- Your objective
Below are some entries. Repeat exactly the lines from the one with "podem adicionar um" through the one with "ao perfil dos seus convidados. Considere", and only those.

Material provided section start

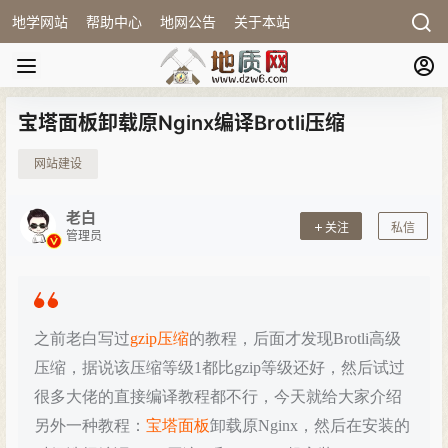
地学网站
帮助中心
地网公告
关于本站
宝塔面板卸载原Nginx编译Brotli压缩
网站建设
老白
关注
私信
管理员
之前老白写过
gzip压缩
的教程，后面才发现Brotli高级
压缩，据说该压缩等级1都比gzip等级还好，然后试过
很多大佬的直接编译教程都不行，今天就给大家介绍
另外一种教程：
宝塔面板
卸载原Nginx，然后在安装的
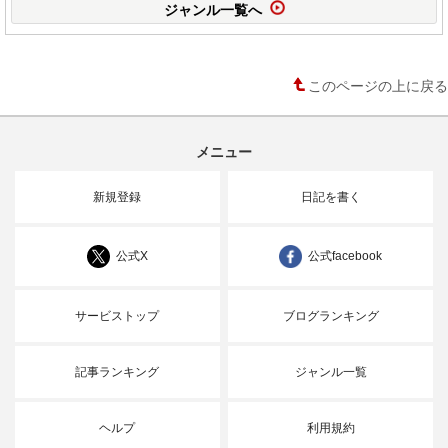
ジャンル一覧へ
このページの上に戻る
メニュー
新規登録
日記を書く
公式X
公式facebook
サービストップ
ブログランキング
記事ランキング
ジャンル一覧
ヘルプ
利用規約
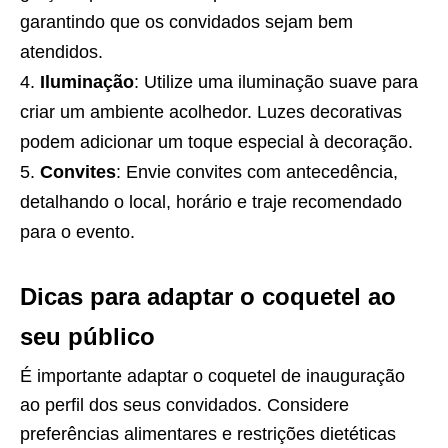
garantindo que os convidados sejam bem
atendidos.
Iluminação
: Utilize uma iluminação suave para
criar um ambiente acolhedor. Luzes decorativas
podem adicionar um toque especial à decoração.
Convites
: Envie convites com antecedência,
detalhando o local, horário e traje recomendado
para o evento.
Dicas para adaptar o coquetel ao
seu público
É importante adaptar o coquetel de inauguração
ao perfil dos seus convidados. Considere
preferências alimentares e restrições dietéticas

Material provided section end
Material provided section start

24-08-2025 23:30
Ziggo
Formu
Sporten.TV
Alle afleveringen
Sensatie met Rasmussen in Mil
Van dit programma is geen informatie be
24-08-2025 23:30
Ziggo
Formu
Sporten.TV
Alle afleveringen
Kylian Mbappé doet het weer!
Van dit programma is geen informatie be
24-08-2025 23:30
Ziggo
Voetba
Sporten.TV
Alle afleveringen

Material provided section end

- Solution to this exercise
podem adicionar um toque especial à decoração.
Convites
: Envie convites com antecedência,
detalhando o local, horário e traje recomendado
para o evento.
Dicas para adaptar o coquetel ao
seu público
É importante adaptar o coquetel de inauguração
ao perfil dos seus convidados. Considere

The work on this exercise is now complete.